> WORK TO COMPLETE
From the line that contains "Our mission at" to the final line of the records below, print each line exactly and leave every picture out.

(Extracted page text data)
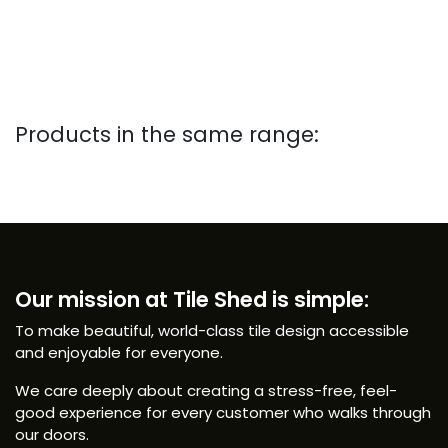
Products in the same range:
Our mission at Tile Shed is simple:
To make beautiful, world-class tile design accessible
and enjoyable for everyone.
We care deeply about creating a stress-free, feel-
good experience for every customer who walks through
our doors.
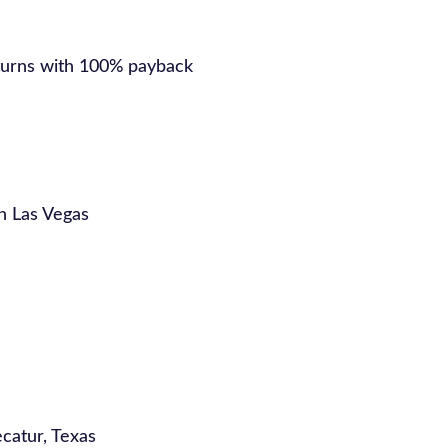
turns with 100% payback
in Las Vegas
catur, Texas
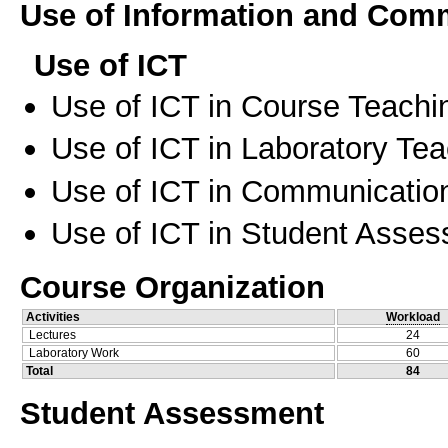
Use of Information and Com
Use of ICT
Use of ICT in Course Teachi
Use of ICT in Laboratory Te
Use of ICT in Communication
Use of ICT in Student Asse
Course Organization
Activities
Workload
Lectures
24
Laboratory Work
60
Total
84
Student Assessment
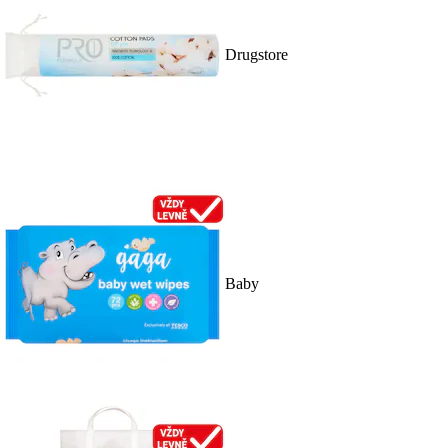
Drugstore
Baby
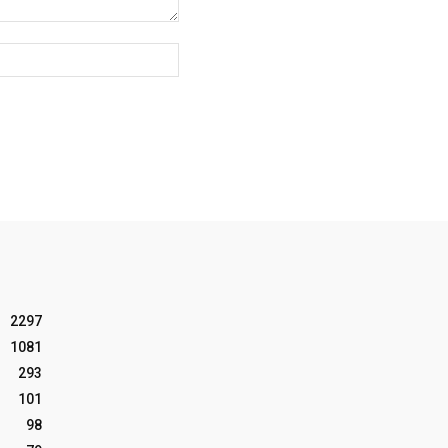
Website:
2297
1081
293
101
98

> RESULT BELOW
Our mission at Tile Shed is simple:
To make beautiful, world-class tile design accessible
and enjoyable for everyone.
We care deeply about creating a stress-free, feel-
good experience for every customer who walks through
our doors.
turns with 100% payback
in Las Vegas
catur, Texas
Use of Information and Com
Use of ICT
Use of ICT in Course Teachi
Use of ICT in Laboratory Te
Use of ICT in Communication
Use of ICT in Student Asse
Course Organization
Activities
Workload
Lectures
24
Laboratory Work
60
Total
84
Student Assessment
Drugstore
Baby
Website:
2297
1081
293
101
98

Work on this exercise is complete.